The COVID-19 pandemic has affected the U.S. and global economies on an unprecedented scale. On March 13, 2020, President Trump declared a national emergency in response to the COVID-19 outbreak. He first issued voluntary shut-down orders on March 16 and held them in place through April. The White House recommended all restaurants, bars, and other indoor and outdoor venues where people congregate close in states with evidence of community transmission. Before this pandemic, the United States had never issued an order which essentially shut down the U.S. economy.
Governor Gavin Newsom of California declared a state of emergency on March 8 and issued a stay-at-home executive order on March 19. Continental East Developed was deemed an essential business and continued operations. CED cares deeply about the health and safety of our residents and employees. The company responded by arranging for a majority of employees to work from home. The remaining worked at the office under strict CDC guidelines. All employees returned to the office in May under mandatory conditions and modifications. Work stations are at least six feet apart, and employees are
required to wear face masks. Employees test for fevers each day and we encourage them to follow proper hygiene practices recommended by the CDC and other health authorities.
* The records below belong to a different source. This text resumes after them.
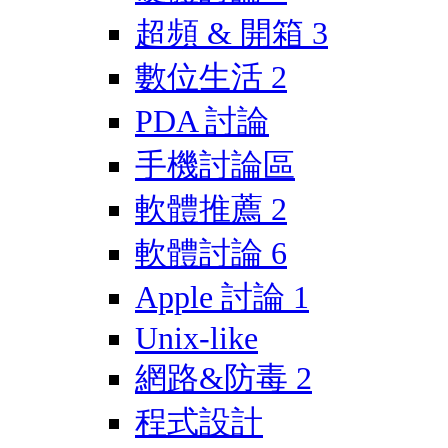
超頻 & 開箱
3
數位生活
2
PDA 討論
手機討論區
軟體推薦
2
軟體討論
6
Apple 討論
1
Unix-like
網路&防毒
2
程式設計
Stage 2 in Riverside County
Riverside County recently entered Stage 2 of its reopening plan. The California Department of Public Health approved the county’s request to reopen more businesses, including retail stores, shopping malls, dine-in restaurants, and non-primary schools, as part of the governor’s Accelerated Phase Two plan. Operational modifications are required for businesses to reopen safely. Additional sectors of the economy are looking forward to reopening in the coming days and weeks.
Industries & Small Business
Industries that are suffering the greatest from the pandemic, which includes commercial aerospace, travel, and insurance, may experience a slower recovery. Within the travel sector, the decline in immediate demand is estimated to be five-to-six-times higher than what followed after the September 11 terror attacks- though domestic travel may recover faster. The crisis has also magnified existing challenges and vulnerabilities in the aerospace and automotive industries, which will affect their recovery rates.
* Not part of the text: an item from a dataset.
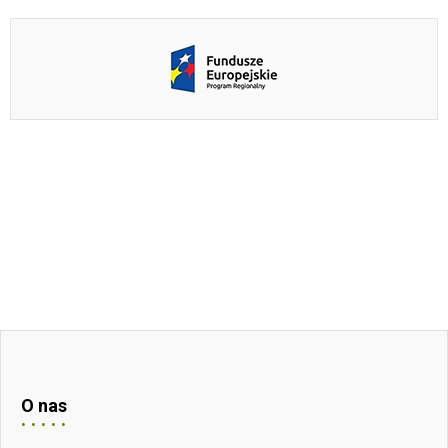
O nas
Small businesses are also particularly threatened by the pandemic. More than 100,000 small businesses nationwide have permanently closed, and analysts warn this is only the beginning of the worst wave of small-business bankruptcies and closures since the Great Depression. Despite Congress approving a historic $700 billion to provide relief, “many small business owners say Congress’ financial rescue isn’t designed well to help very small business, known as micro firms, that have large overhead costs such as rent” (quoted from the Washington Post). According to a poll conducted in late April by economists who have been tracking small-business closures, 34 percent of small businesses said they are either paying reduced rent or delaying their payments.
What to Expect
To date, as a result of the U.S. Department of The Treasury Paycheck Protection Funding program; Continental East Development, our real estate investments and Renaissance Villages communities remain financially stable. Should the Coronavirus continue to impact the economy and our related businesses we are currently evaluating potential strategies which may be necessary for purposes of maintaining future orderly business operations.